Il
dottor Ballard parlava sempre del tempo, della pioggia e del sole, del freddo e
del caldo, trovandosi ogni volta scontento, era una sua ossessione. Incontrai
Lynn in un sogno, era un gatto che mi si strusciava addosso. L’avevo
riconosciuta dagli occhi. Durante la cerimonia, lungo le strade, gli uomini
incappucciati portavano croci infuocate. Altri indossavano maschere bianche con
baffi neri, camminavano in fila, tra le urla delle persone che assistevano
all’antica processione. Sarebbero arrivati in una vallata, una volta lasciati i
vicoli del paese, le case basse da cui si affacciavano uomini e donne,
completamente ubriachi e urlanti. Nella vallata avrebbero acceso un immenso
falò, per dare fuoco alla notte e ai suoi demoni. Nella mia stanza, nel
quartiere, era entrato qualcuno. Avevo trovato i cassetti aperti. Non era stato
portato via niente, non c’erano orme o tracce.
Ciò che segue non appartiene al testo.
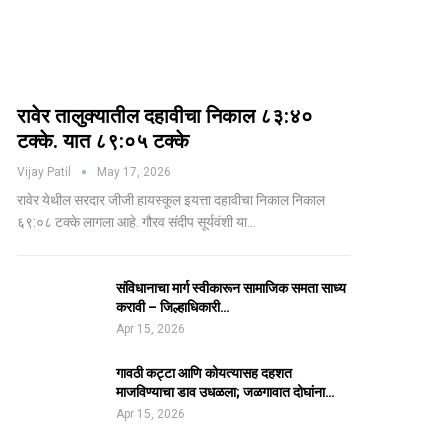
रावेर तालुक्यातील दहावीचा निकाल ८३:४०
टक्के. यात ८९:०५ टक्के
Vijay Patil
May 17, 2026
रावेर येथील सरदार जीजी हायस्कूल इयत्ता दहावीचा निकाल निकाल
६९:०८ टक्के लागला आहे. गौरव संदीप सूर्यवंशी या…
संविधानाचा मार्ग स्वीकारून सामाजिक समता साध्य
करावी – जिल्हाधिकारी…
Apr 15, 2026
गावठी कट्टा आणि कोयत्यासह दहशत
माजविण्याचा डाव उधळला; जळगावात दोघांना…
Apr 15, 2026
La persona che era entrata o
l’entità che vedevo nella mia mente aveva fatto saltare la serratura con un
tubo di acciaio o almeno questa era l’ipotesi più probabile. Assunsi un po’ di
polvere verde, sdraiato sul letto, mentre qualcuno cercava di riparare la
porta. Le entrate e le uscite andavano sempre controllate, bisognava ripassare
le parole e le frasi per poter passare, non tutte le porte erano normali,
alcune avevano strani poteri e potevano condurti, velocemente, in luoghi
misteriosi. Erano mesi che esploravo queste entrate e il modo di usarle. La
porta del mio appartamento era normale, l’uomo che la stava aggiustando, che
vedevo per la prima volta, mi chiese se volevo apportare qualche cambiamento, i
suoi occhi luccicavano, gli offrii della polvere verde e gli dissi che fare una
modifica era un’ottima idea, lui si mise subito al lavoro. Fotografie mentali
in bianco e nero della luce e dell’ombra, dei volumi dei palazzi e delle
prospettive, aveva piovuto molto la notte passata e il giorno dopo, di mattina,
mentre passeggiavo per le strade ancora bagnate, osservavo il mondo attraverso
i riflessi delle pozzanghere, il mondo capovolto, le radici come rami, guardai
il cielo al contrario e camminai sulle nuvole, la polvere verde stava
funzionando, quando ero tornato a casa mi ero accorto che qualcuno era entrato
durante la mia assenza, nulla era stato portato via, quella persona o
quell’entità stava cercando qualcosa, avevo ridato la valigetta a Pavel da
molto tempo o almeno pensavo che fosse così, tenevo le sostanze in una scatola
blu che avevo nascosto in un luogo segreto, non rivelando neanche a me stesso
quale fosse ed era impossibile per chiunque trovarla, nel momento in cui avevo
bisogno delle sostanza, bastava che pensassi alla scatola blu per farla
apparire nella mia mano. Il lavoro è finito, disse l’uomo della porta, sorridendo,
questa è la chiave. E me ne mise in mano una esagonale, azzurra. La serratura
era dello stesso colore. Grazie, gli dissi, prima di ucciderlo.